African-American community struggles have not only gained national attention through the years, but they have also led to subsequent studies and conferences on the differential exposure of environmental hazards on low-income and people of color communities. A 1983 General Accounting Office (GAO) report found that landfills in the EPA’s Region IV were distributed disproportionately in predominantly African-American communities. In 1987, the United Church of Christ (UCC) Commission of Racial Justice Study found the racial pattern of locating landfills in people of color communities was national in character. More specifically, the report stated that among a variety of indicators race was the best predictor of the location of hazardous waste facilities in the United States. Scholarly writings by Beverly Wright, Michael Gelobter, Charles Lee, Bob Bullard, Ivette Perfecto, Pat West, Paul Mohai, Dorceta Taylor, Elaine Hockman, and Bunyan Bryant basically support the same findings of the studies listed above.

The academic studies have demonstrated that low-income and particularly minority groups are more significantly impacted by such hazards than their more affluent white counterparts.

The GAO and the UCC studies encouraged Bunyan Bryant and Paul Mohai, professors at the University of Michigan School of Natural Resources and Environment, to organize a 1990 retrieval/dissemination conference entitled “Race and the Incidence of Environmental Hazards,” sometimes referred to as the Michigan Conference. This conference attempted to extend the knowledge of struggles taking place around the country. Thirteen of the scholar-activists who presented papers on environmental justice were people of color. There were approximately 30 participant observers from USEPA, the Michigan State Department of Public Health, the State Department of Natural Resources, and the Governor’s Office.

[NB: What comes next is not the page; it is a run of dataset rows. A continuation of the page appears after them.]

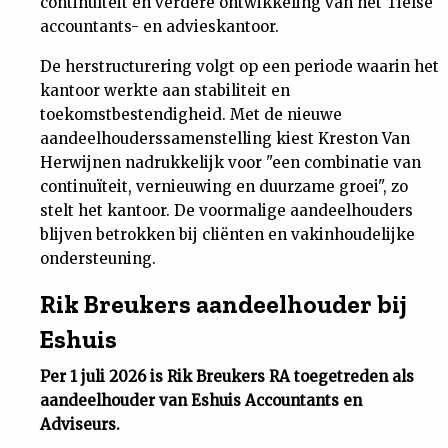
continuïteit en verdere ontwikkeling van het Tielse
accountants- en advieskantoor.
De herstructurering volgt op een periode waarin het
kantoor werkte aan stabiliteit en
toekomstbestendigheid. Met de nieuwe
aandeelhouderssamenstelling kiest Kreston Van
Herwijnen nadrukkelijk voor "een combinatie van
continuïteit, vernieuwing en duurzame groei", zo
stelt het kantoor. De voormalige aandeelhouders
blijven betrokken bij cliënten en vakinhoudelijke
ondersteuning.
Rik Breukers aandeelhouder bij
Eshuis
Per 1 juli 2026 is Rik Breukers RA toegetreden als
aandeelhouder van Eshuis Accountants en
Adviseurs.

This conference and the subsequent proceedings have had an impact on national and local policy. This conference was influential in shaping national environmental policy leading to changes in the Environmental Protection Agency and an Executive Order under U.S. President Bill Clinton mandating all federal agencies to include environmental equity considerations in their work. In 1991 the conference proceedings were published in the book Race and the Incidence of Environmental Hazards: A Time for Discourse edited by Paul Mohai and Bunyan Bryant.